A component, or package, is a set of cohesive classes. In PHP applications, it is usually homogeneous to a folder, or a one of the highest level namespaces. Examples of components are Zend_Auth, sfYaml, Doctrine\DBAL or Doctrine\ORM.

There are also different levels of abstraction for components: Doctrine\ORM\Metadata is a subcomponent of Doctrine\ORM.

If you are reading this article, of course there is no reason to explain the term class.

A dependency (which can be established between classes or interfaces or abstract classes or components) is defined as follows. If A depends on B, in case we delete B from the codebase, A ceases to work, even in its own unit tests. In fact, if we can break the dependency in unit test, than there is not a dependency at all.
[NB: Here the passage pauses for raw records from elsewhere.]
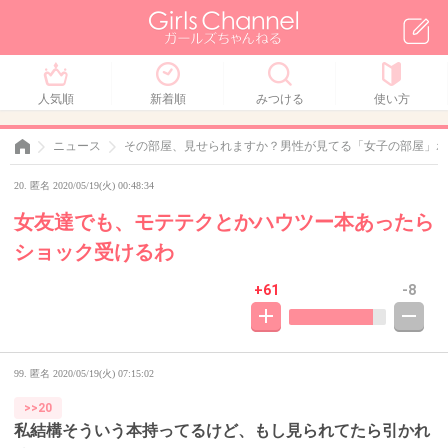
人気順
新着順
みつける
使い方
ニュース
その部屋、見せられますか？男性が見てる「女子の部屋」ポ
20. 匿名 2020/05/19(火) 00:48:34
女友達でも、モテテクとかハウツー本あったら
ショック受けるわ
+61
-8
99. 匿名
2020/05/19(火) 07:15:02
>>20
私結構そういう本持ってるけど、もし見られてたら引かれ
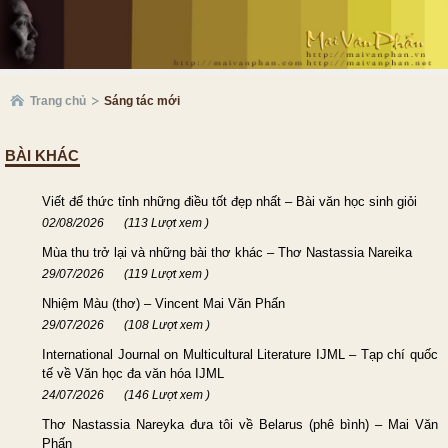
Trang chủ
Sáng tác mới
BÀI KHÁC
Viết để thức tỉnh những điều tốt đẹp nhất – Bài văn học sinh giỏi
02/08/2026
(113 Lượt xem )
Mùa thu trở lại và những bài thơ khác – Thơ Nastassia Nareika
29/07/2026
(119 Lượt xem )
Nhiệm Màu (thơ) – Vincent Mai Văn Phấn
29/07/2026
(108 Lượt xem )
International Journal on Multicultural Literature IJML – Tạp chí quốc
tế về Văn học đa văn hóa IJML
24/07/2026
(146 Lượt xem )
Thơ Nastassia Nareyka đưa tôi về Belarus (phê bình) – Mai Văn
Phấn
The cease to work errors reside at the level of parse errors or unit tests error, where the class is really tested as much as possible in isolation.
For example, if Car depends on AbstractEngine, since it takes it as a collaborator in its constructor, it can't be instantiated in unit tests without AbstractEngine, but it can without a concrete implementation (with a mock - generated or handrolled - for example). If Car extends AbstractCar instead, its source file can't even be included without its dependency.

Corollary

If even only one class (or interface) A from a component P depends on a class (or interface) B from a component Q, the component P depends on the component Q. We can't delete Q without the class A ceasing to work, so that the component P becomes incomplete and not functional (probably not only by name but also by fact, since the other classes may have dependencies on the broken A).

The pattern

The Separated Interface pattern prescribes to define an interface into a package P but implement it in another one Q. The goal of the pattern is one of the most noble in software engineering: breaking dependencies.

In our example, Q depends now on P, but P does not depend on Q. The dependency is now backwards with respect to the classic solution of keeping interface and implementation together.

In fact, this pattern is commonly used to implement Dependency Inversion: if the interface was kept with its implementation, P would have dependended on Q. There are obviously various techniques to realize then instantiation and lifecycle management (such as Dependency Injection or a Service Locator).

When using this pattern, higher-level components do not depend anymore on lower-level ones, but only on their own abstractions, contained in them. Different implementations for the lower-level components can be used.

This approach can be taken further by defining an intermediate packages for the interfaces: P depends on A (Abstraction) by composition, while Q depends on A by implementation or subclassing. Also according to Fowler, this variation comes handy when there is more than one client package (homegeneous to P).

Runtime wiring

At runtime, the software cannot work without implementation for all the used interfaces. However, components can be tested in almost total isolation.
In our example with a stub or a mock for the interface for P. At the same time, with the only dependency of an interface (no code but only method signatures) for Q. Here you have more flexibility because you can swap implementations even in production (not with a mock but with other real implementations) to create new composite behaviors.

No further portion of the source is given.